D) I have domain controllers that just randomly become status is "unknown" and 5 mins later they are "up" nothing changes on network/servers etc, nothing is bottlenecked etc but just cant see what this happens and all the searching on this forum hasn't brought any answers.

E) I also have servers that the Network connections service, Remote Registry, DTC all "drop out" no reason nothing, I remote desktop onto the servers in question go into services they are fine, 2 minutes later NPM/APM reports them as fine.... this can happen at least one or twice a day or something not once a day and on different servers all the time.

Our network team have looked at network using traffic management, I have checked the loads on servers and all seems to be ok.

Anyone else getting this type of problems with their install? or have any suggestions? Installed at the moment is:

SolarWinds Orion Core 2011.1.0 SP1, APM 4.0.2 SP3, NPM 10.1.2 SP1, IVIM 1.1.1



  • D) I have domain controllers that just randomly become status is "unknown" and 5 mins later they are "up" nothing changes on network/servers etc, nothing is bottlenecked etc but just cant see what this happens and all the searching on this forum hasn't brought any answers.

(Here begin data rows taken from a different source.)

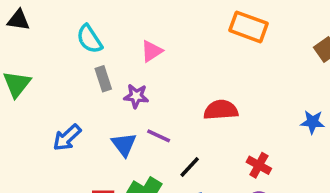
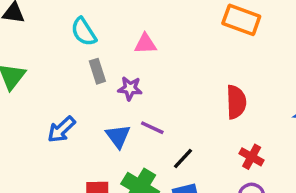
pink triangle: (152, 51) -> (145, 44), turned 30
red semicircle: (221, 110) -> (236, 102), moved, turned 92

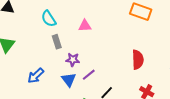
purple star: (130, 88) -> (73, 60), moved
purple line: (152, 128) -> (89, 75), turned -64

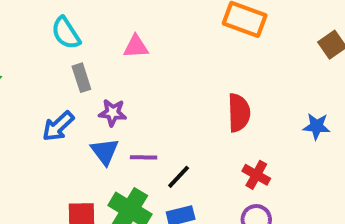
purple line: (89, 75) -> (144, 157), moved, turned 40
blue arrow: (36, 76) -> (58, 126), moved

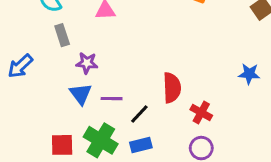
red semicircle: (239, 113) -> (172, 88), moved
blue arrow: (58, 126) -> (20, 66), moved

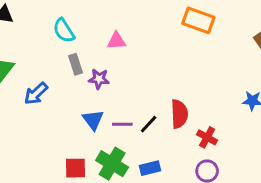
purple star: (87, 63) -> (99, 79), moved
black line: (139, 114) -> (149, 124), moved

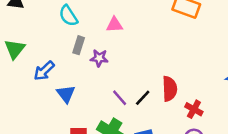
gray rectangle: (75, 64) -> (79, 45), turned 36
blue triangle: (93, 120) -> (66, 94), moved
purple line: (122, 124) -> (120, 98), turned 48

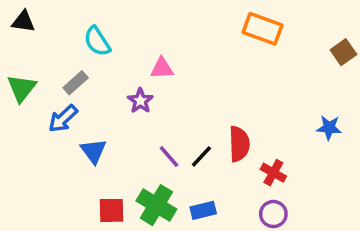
pink triangle: (115, 25) -> (162, 68), moved
gray rectangle: (79, 45) -> (76, 83), moved, turned 30
purple star: (99, 58) -> (140, 101), turned 30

    If it's a windows 2003 domain controller, install the WMI hotfix from Microsoft KB 941084.

  • I can't find anywhere in NPM or APM to change Event thresholds to say only do this when CPU event lasts for like 20 or 30 seconds....

    Edit the alert and look on the 'Trigger Condition' tab; at the bottom is a box "Do not trigger this action until condition exists for more than X seconds, minutes, or hours.  Is that what you were looking for?

    E) I also have servers that the Network connections service, Remote Registry, DTC all "drop out" no reason nothing, I remote desktop onto the servers in question go into services they are fine, 2 minutes later NPM/APM reports them as fine.... this can happen at least one or twice a day or something not once a day and on different servers all the time.

    I stopped checking for the network connection service because I would see that going down on servers from no reason.  You mention the remote registry service also, I just ran across this problem and if this is happening on your SQL servers look at KB2159286.

  • Must admit its mainly WIndows 2008 R2 servers with a  few Windows 2008 on the site so the link probably wont work in this case :-(

    I did start taking network connections out, but I have found that if I set the service to Autostart on each server it becomes less an issue on its own.

    But I still get the overall Unknown status from the services on DC's or normal servers.

    Interestingly our network guy mentioned that 9Gb of data was transmitted to our Orion server over an MPLS link in the last 10 days from 1 server that was a DC/Windows 2008 r2 etc ... if this is the type of load  on the network through out the day for 100 odd servers thats quite alot!